Republic of the Philippines
SUPREME COURT
Manila

SECOND DIVISION

G.R. No. 176263             December 24, 2008

PEOPLE OF THE PHILIPPINES, appellee,
vs.
MICHAEL MURO, appellant.

D E C I S I O N

CARPIO MORALES, J.:

Michael Muro (appellant) was, by Information filed on July 4, 2000 before the Regional Trial Court (RTC) of Mandaluyong City, charged for "rape in relation to violation of Republic Act 7610 [sic]"1 as follows:

That on or about the 29th day of June 2000, in the City of Mandaluyong, Philippines, a place within the jurisdiction of this Honorable Court, the above-named accused, with lewd designs, and by force and intimidation lie and have carnal knowledge with one [AAA], a girl under thirteen (13) years of age against her will and consent, acts which are prejudicial to her normal growth and development.2

The private complainant AAA, a deaf-mute, gave the following account with the assistance of a sign language interpreter3 at the witness stand:

At around 10:30 in the evening of June 29, 2000, while she, then of 13 summers and a Grade III pupil, was outside her house in Barangay Hulo, Mandaluyong City watching people pass by, appellant, whom she identified in open court4 and who was 22 years old at the time,5 tapped her and wrote something on his hand which she could not understand. He then gestured to her to go with him, but she refused. He thereupon grabbed her and despite her resistance, he brought her to a vacant lot along J. Rizal Street in Mandaluyong that had a lot of trees and water. She accidentally tripped and fell to the ground. He at once undressed himself and then undressed her. While she resisted, appellant got mad at her and then inserted his penis into her vagina. He thereafter put on his clothes and left.

She did not go home immediately as she was afraid. She spent the night sleeping at a "stranger’s" house. The following day, she was picked up by a person on board a motorcycle who brought her to the barangay hall. Soon after, her mother BBB arrived together with appellant. She then informed the police what had happened to her and pointed to appellant as the culprit.

AAA underwent physical examination a day after the alleged commission of rape or on June 30, 2000 by Dr. Felimon Porciuncula who arrived at the following6

FINDINGS:

GENERAL AND EXTRAGENITAL:

Fairly developed, fairly nourished, light built and coherent female subject. Breasts are conical with pinkish brown areola and nipples from which no secretions could be pressed out. Abdomen is flat and soft.

GENITAL:

There is scanty growth of public hair. Labia majora are full, convex, and coaptated with pinkish brown labia minora presenting in between. On separating the same disclosed an elastic, fleshy-type hymen with deep healed lacerations at 3, 6, and 9 o’clock positions. External vaginal orifice offers strong resistance to the introduction of the examining index finger. Vaginal canal is narrow with prominent rugosities. Cervix is firm and closed.

CONCLUSION:

Subject is in non-virgin state physically.

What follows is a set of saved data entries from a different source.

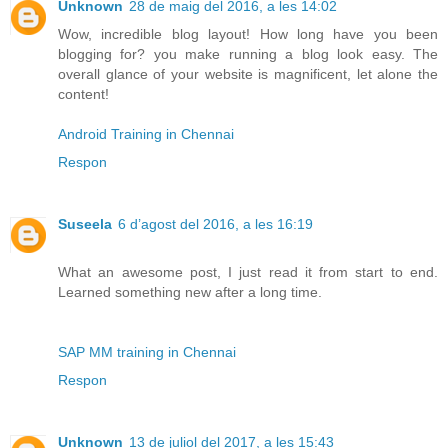
Unknown
28 de maig del 2016, a les 14:02
Wow, incredible blog layout! How long have you been
blogging for? you make running a blog look easy. The
overall glance of your website is magnificent, let alone the
content!
Android Training in Chennai
Respon
Suseela
6 d’agost del 2016, a les 16:19
What an awesome post, I just read it from start to end.
Learned something new after a long time.
SAP MM training in Chennai
Respon
Unknown
13 de juliol del 2017, a les 15:43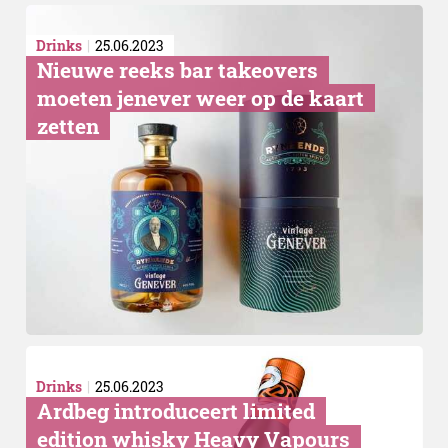
Drinks
25.06.2023
Nieuwe reeks bar takeovers
moeten jenever weer op de kaart
zetten
Negroni Sbagliato
Drinks
25.06.2023
Ardbeg introduceert limited
edition whisky Heavy Vapours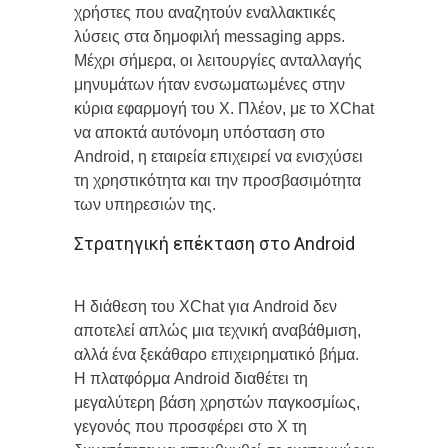
χρήστες που αναζητούν εναλλακτικές
λύσεις στα δημοφιλή messaging apps.
Μέχρι σήμερα, οι λειτουργίες ανταλλαγής
μηνυμάτων ήταν ενσωματωμένες στην
κύρια εφαρμογή του X. Πλέον, με το XChat
να αποκτά αυτόνομη υπόσταση στο
Android, η εταιρεία επιχειρεί να ενισχύσει
τη χρηστικότητα και την προσβασιμότητα
των υπηρεσιών της.
Στρατηγική επέκταση στο Android
Η διάθεση του XChat για Android δεν
αποτελεί απλώς μια τεχνική αναβάθμιση,
αλλά ένα ξεκάθαρο επιχειρηματικό βήμα.
Η πλατφόρμα Android διαθέτει τη
μεγαλύτερη βάση χρηστών παγκοσμίως,
γεγονός που προσφέρει στο X τη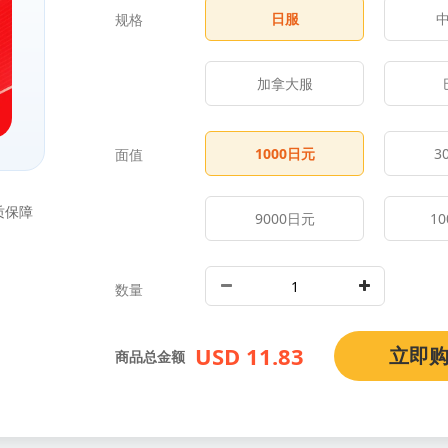
日服
规格
加拿大服
1000
日元
3
面值
质保障
9000
日元
10
数量
USD 11.83
立即
商品总金额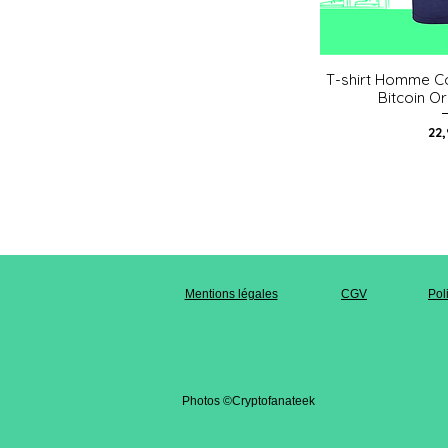
T-shirt Homme C
Aperç
Bitcoin O
Pri
22
Mentions légales
CGV
Pol
Photos ©Cryptofanateek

There are no external signs of application of any form of physical trauma.

REMARKS:

Vaginal and peri-urethral smears are NEGATIVE for gram-negative diplococci and for spermatozoa.7 (Underscoring supplied)

At the witness stand, the doctor opined that the first laceration occurred two weeks earlier, and while he found no fresh laceration, he opined that if the object inserted into the sex organ of AAA was of the same size as that inserted previously, no fresh laceration would occur8 even if the insertion occurred recently.

AAA’s mother BBB gave the following account:9 At 1:30 in the morning of June 30, 2000, appellant went to her house and informed her that AAA was at the barangay hall of Vergara. BBB thus went to the barangay hall, along with appellant and another companion, and upon arrival thereat, AAA was crying. When she asked her why, AAA answered that she was raped. When asked how that happened as she was supposedly sleeping in the house, AAA answered that when she went out of the house, appellant forced her to go with him. She thereupon asked appellant whom she trusted why he did that to AAA, he being AAA’s friend, but appellant denied having done anything to her.

Pedro Berme (Berme), head of the Bantay-Bayan in barangay Vergara gave the following account:10 At 1:30 in the morning of June 30, 2000, two Bantay-Bayans brought AAA to the Vergara barangay hall for violation of curfew hours. He was informed that she was causing a stir in the place ("pinagkakaguluhan")11 and that she was "binubugaw by a certain male person."12 On learning that AAA is a deaf-mute, he called for a sign language interpreter who elicited from her that she was raped. Soon BBB and appellant arrived and AAA pointed to appellant as the malefactor.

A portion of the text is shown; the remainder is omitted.